- Your task: Starting at the first line of the records below, reproduce every line up to and including the line with "面试真题 (167, 134)", but leave out all pictures.
--- Extracted material Enclosed Below ---
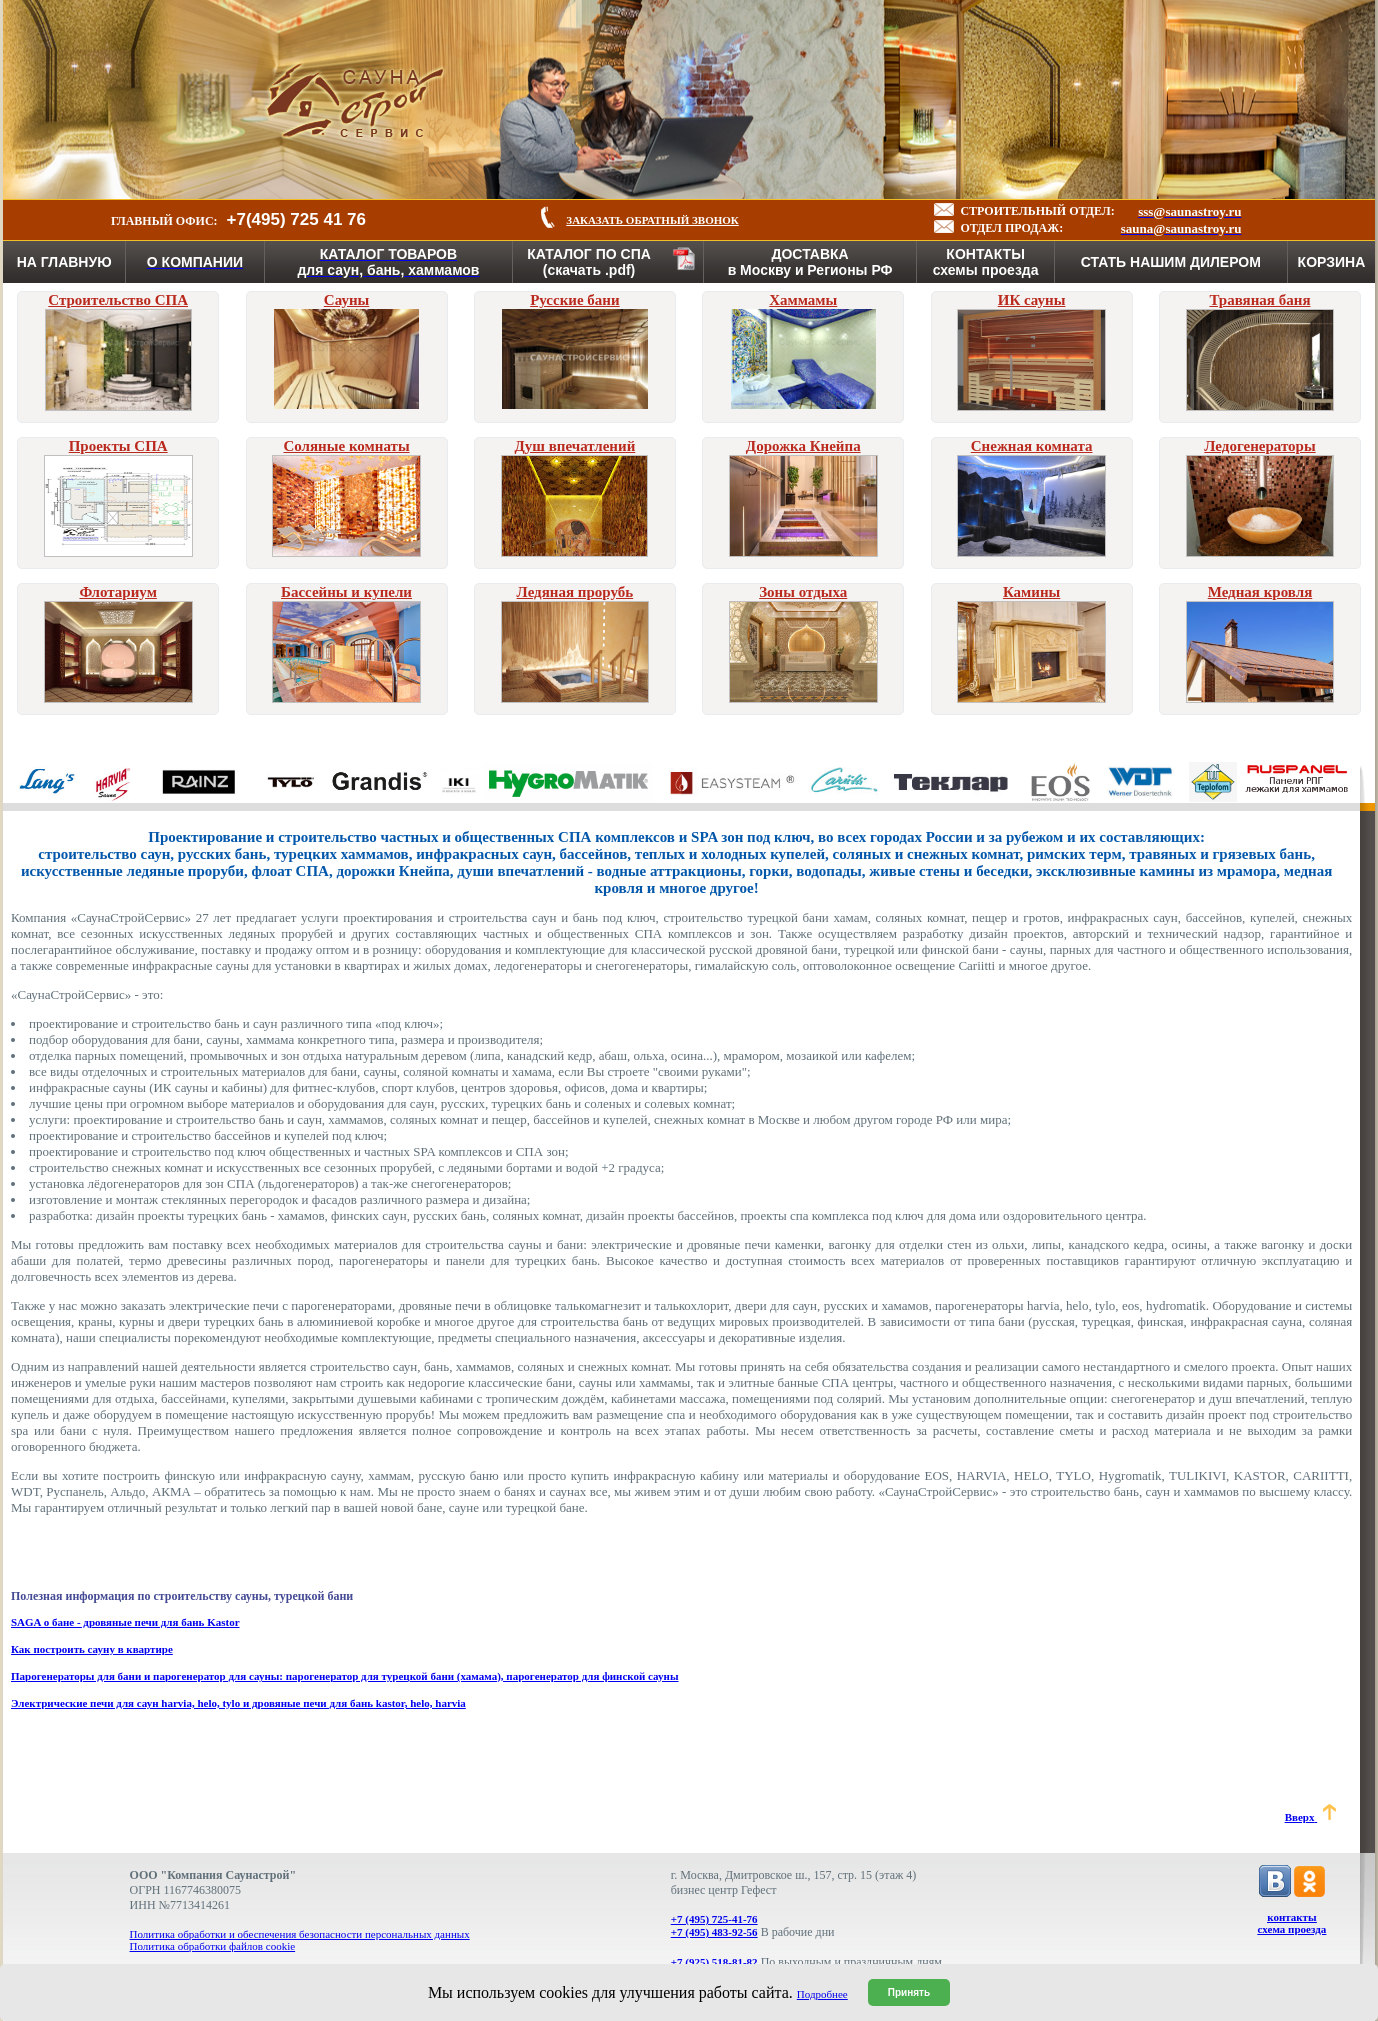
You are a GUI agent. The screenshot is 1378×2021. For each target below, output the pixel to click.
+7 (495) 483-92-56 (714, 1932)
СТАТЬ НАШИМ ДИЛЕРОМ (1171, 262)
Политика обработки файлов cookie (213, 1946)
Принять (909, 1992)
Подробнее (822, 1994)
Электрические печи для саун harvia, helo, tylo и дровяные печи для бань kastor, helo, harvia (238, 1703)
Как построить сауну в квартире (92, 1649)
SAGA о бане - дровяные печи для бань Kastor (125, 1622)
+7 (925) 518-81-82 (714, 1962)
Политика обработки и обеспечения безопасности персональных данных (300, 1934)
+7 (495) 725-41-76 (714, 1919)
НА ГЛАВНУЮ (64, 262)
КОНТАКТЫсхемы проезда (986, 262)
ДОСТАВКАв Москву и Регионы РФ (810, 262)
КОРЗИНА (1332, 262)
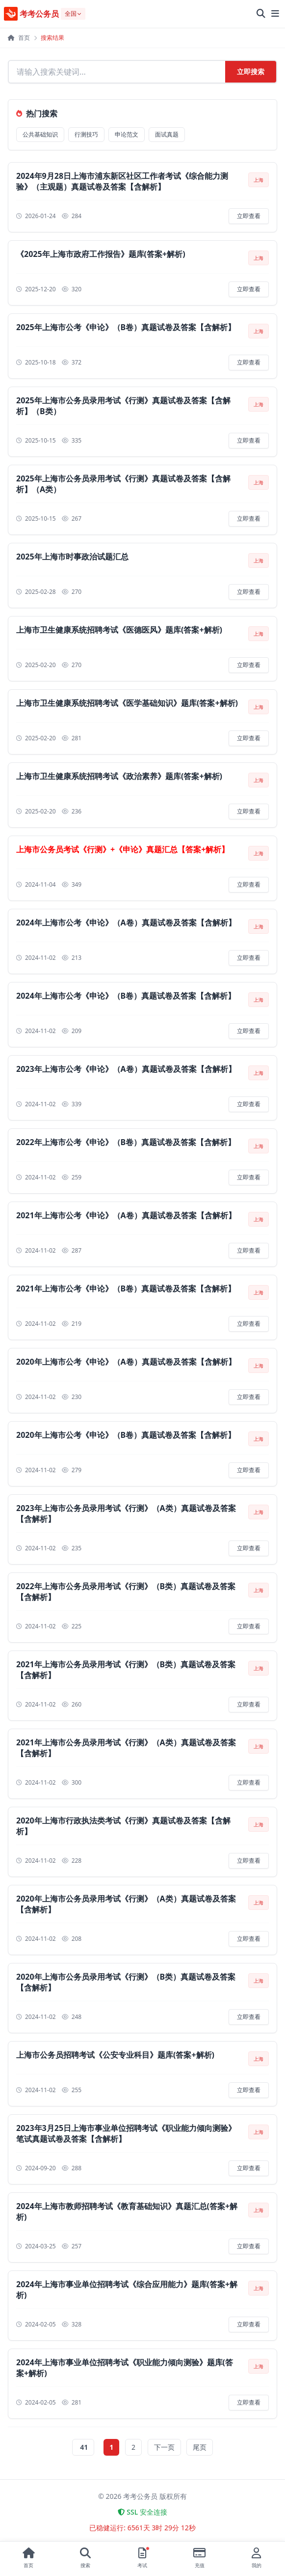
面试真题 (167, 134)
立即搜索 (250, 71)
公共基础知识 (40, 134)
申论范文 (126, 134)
--- End of Enclosed Extracted material ---
- Solution:
You are a GUI agent. The screenshot is 1378×2021. For each target below, output the pixel to click.
+7 (495) 483-92-56 (714, 1932)
СТАТЬ НАШИМ ДИЛЕРОМ (1171, 262)
Политика обработки файлов cookie (213, 1946)
Принять (909, 1992)
Подробнее (822, 1994)
Электрические печи для саун harvia, helo, tylo и дровяные печи для бань kastor, helo, harvia (238, 1703)
Как построить сауну в квартире (92, 1649)
SAGA о бане - дровяные печи для бань Kastor (125, 1622)
+7 (925) 518-81-82 (714, 1962)
Политика обработки и обеспечения безопасности персональных данных (300, 1934)
+7 (495) 725-41-76 (714, 1919)
НА ГЛАВНУЮ (64, 262)
КОНТАКТЫсхемы проезда (986, 262)
ДОСТАВКАв Москву и Регионы РФ (810, 262)
КОРЗИНА (1332, 262)
面试真题 (167, 134)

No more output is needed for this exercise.